The Apostle John and the Black African initiation

One of the things that fascinated the Black African initiates at the introduction of biblical teachings in the Kongo Kingdom in the 15th century was the convergence they noticed between the Bible and the teachings of their initiatory schools.

Alluding to this convergence Fukiau reported the following remark of an initiate of Lemba, one of the Kongo mystery academies: “It’s amazing to see that what I was taught about God in the Lemba is also seen in the church.”[1]

From this convergence, the initiates of Kimpasi, another Kongo mystery academy, advised their followers to read the writings of the apostle John; they argued that the Apostle has summarized the Bible in his first epistle.

To those who penetrate the mystery of Kongo initiatory schools, this convergence between the early Christianity and the Black-African divine initiation is undeniable.

The first revelation made ​​to the one being initiated is the perfection of the divine nature, His supremacy and His transcendent nature. The Creator is the Sun of suns, before this infinite perfection, the Mystic felt obliged to recognize his sinful nature and to work for his perfection.

This first phase of the Black-African initiation corresponds to the thought of John exposed in the first chapter of the Epistle being considered. Jean raises us to the celestial height and tells us that “God is light, and there is no darkness in him.”

What can man do before this ultimate perfection, if not to become aware of his sinfulness? John invites man to recognize his sin and recognize his need of salvation. Thus we read in verse 9 of the first chapter: “If we confess our sins, he is faithful and just to forgive us and to cleanse us from all unrighteousness.”

But if man stops at the recognition of the fallibility of his mortal living, he will be stuck and without any progress toward the celestial heights where the initiation leads. The purpose of the initiation is not to condemn man, but to kill the “old man with his corrupt deeds”, to be born again as a Child of God. On this point, the two initiations (the Christian and the Kongo)invite man to separate himself from sin, to kill the old man. This is implied by the ritual of initiatory death in old Black African academies. This ritual is similar to the request of John to mortal man to quit sinning, for he says: “He that saith, I know him, and keepeth not his commandments, is a liar, and the truth isin him.” (I John2:4).

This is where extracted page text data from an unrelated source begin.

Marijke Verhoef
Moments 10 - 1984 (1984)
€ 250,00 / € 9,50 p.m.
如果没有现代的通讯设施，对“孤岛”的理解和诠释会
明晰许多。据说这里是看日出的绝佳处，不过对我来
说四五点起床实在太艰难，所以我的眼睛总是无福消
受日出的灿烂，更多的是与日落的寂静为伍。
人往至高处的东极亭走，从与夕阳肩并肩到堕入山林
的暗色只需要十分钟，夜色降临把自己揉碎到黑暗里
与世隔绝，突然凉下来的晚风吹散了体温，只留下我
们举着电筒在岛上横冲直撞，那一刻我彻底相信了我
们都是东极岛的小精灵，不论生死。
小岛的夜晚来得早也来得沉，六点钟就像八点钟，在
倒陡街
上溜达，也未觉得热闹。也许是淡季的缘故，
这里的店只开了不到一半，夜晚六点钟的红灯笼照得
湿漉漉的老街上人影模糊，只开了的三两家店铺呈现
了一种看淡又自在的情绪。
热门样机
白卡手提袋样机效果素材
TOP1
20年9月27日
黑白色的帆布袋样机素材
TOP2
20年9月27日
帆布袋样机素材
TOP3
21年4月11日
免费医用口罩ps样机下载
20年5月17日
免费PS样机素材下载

In Africa, death is not the cessation of life, but the beginning of a new life with a higher individuality for those who die in truth. Did not Paul say: “It is sown in corruption; it is raised in incorruption: It is sown in dishonour; it is raised in glory: it is sown in weakness; it is raised in power: It is sown a natural body; it is raised a spiritual body. There is a natural body, and there is a spiritual body.” (I Corinthians 15. 42-44). The pious called “dead” is for the initiates a being who lives in the hereafter resurrected in the company of saints ancestors. The disciple who is symbolically “dead” is now in the presence of holy ancestors.

At this stage, after having acknowledged and abandoned his sins the Black African Mystic learns that in reality he was never a “mortal sinner” because the divine nature, the divine completeness of being, the Word ,has never been separated from him. Here, the Bantu Mystic understands why even in his language he calls his left part female and the right part male. The male-female nature symbolizes the presence in him of the divine perfection, the Word, a nature which is alluded to in Genesis 1: 26, 27. The Mystic learns that he has always been a Child of God, but he did not know it. He has always had the Word, the eternal imprint of the divinity.

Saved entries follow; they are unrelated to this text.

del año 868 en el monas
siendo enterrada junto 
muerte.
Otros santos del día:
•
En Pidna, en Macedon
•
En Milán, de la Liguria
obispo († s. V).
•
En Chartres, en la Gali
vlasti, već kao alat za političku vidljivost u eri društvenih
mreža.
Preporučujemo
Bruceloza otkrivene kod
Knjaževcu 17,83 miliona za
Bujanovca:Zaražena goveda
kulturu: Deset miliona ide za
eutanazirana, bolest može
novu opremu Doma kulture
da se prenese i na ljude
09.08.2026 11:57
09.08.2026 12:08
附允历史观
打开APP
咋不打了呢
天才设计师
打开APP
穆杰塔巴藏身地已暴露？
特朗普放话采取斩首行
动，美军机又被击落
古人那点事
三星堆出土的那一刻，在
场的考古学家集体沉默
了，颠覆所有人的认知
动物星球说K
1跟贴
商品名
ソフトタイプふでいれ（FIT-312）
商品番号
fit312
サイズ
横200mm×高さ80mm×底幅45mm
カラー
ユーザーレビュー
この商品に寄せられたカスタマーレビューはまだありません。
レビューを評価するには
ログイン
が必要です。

However this divinity requires to be lived, not as a dogmatic theory, but as a life force, a power of domination over mortal nature which must be seen in the victory over sin, for “he that doeth righteousness is righteous, even as he is righteous”. (I John 3: 7). The Word also needs to be lived in love, because: “We know that we have passed from death unto life, because we love the brethren. Whoever does not love remains in death.” (I John3:14). It is here that the golden rule demands of the initiation of Kimpasi to “Love his next divinely as he loves his own body”. But love is not without sincere humility, the impetus of the heart that invites us to rise and see others with the same elevation.

The supreme test indicating that the disciple has managed this step is the efficiency of his prayer, as Jean says: “Whatever we ask we receive from Him, because we keep his commandments, and do what pleases him.” (John 3: 22). Like in the Black African initiation, the Hebrew initiation was a demonstration of power of prayer of healing sin, sickness and death.

Being now a Child of God, the initiate was ready to return into the community of the “living of this plan” with a new nature, this is the final resurrection. The Black African initiation is characterized by the double resurrection: resurrection among the saint ancestors and resurrection back into the community, because the purpose of initiation is to lead to the spiritual elevation thereof. John addresses this final phase of the initiation by asking the disciple who is now a Child of God, to abide in the Word that was revealed to him, “For whatsoever is born of God overcometh the world: and this is the victory that overcometh the world, even our faith.” (I John 5: 4).

[1] Fukiau, A., le Mukongo et le monde qui l’entourait, Kinshasa, 1969.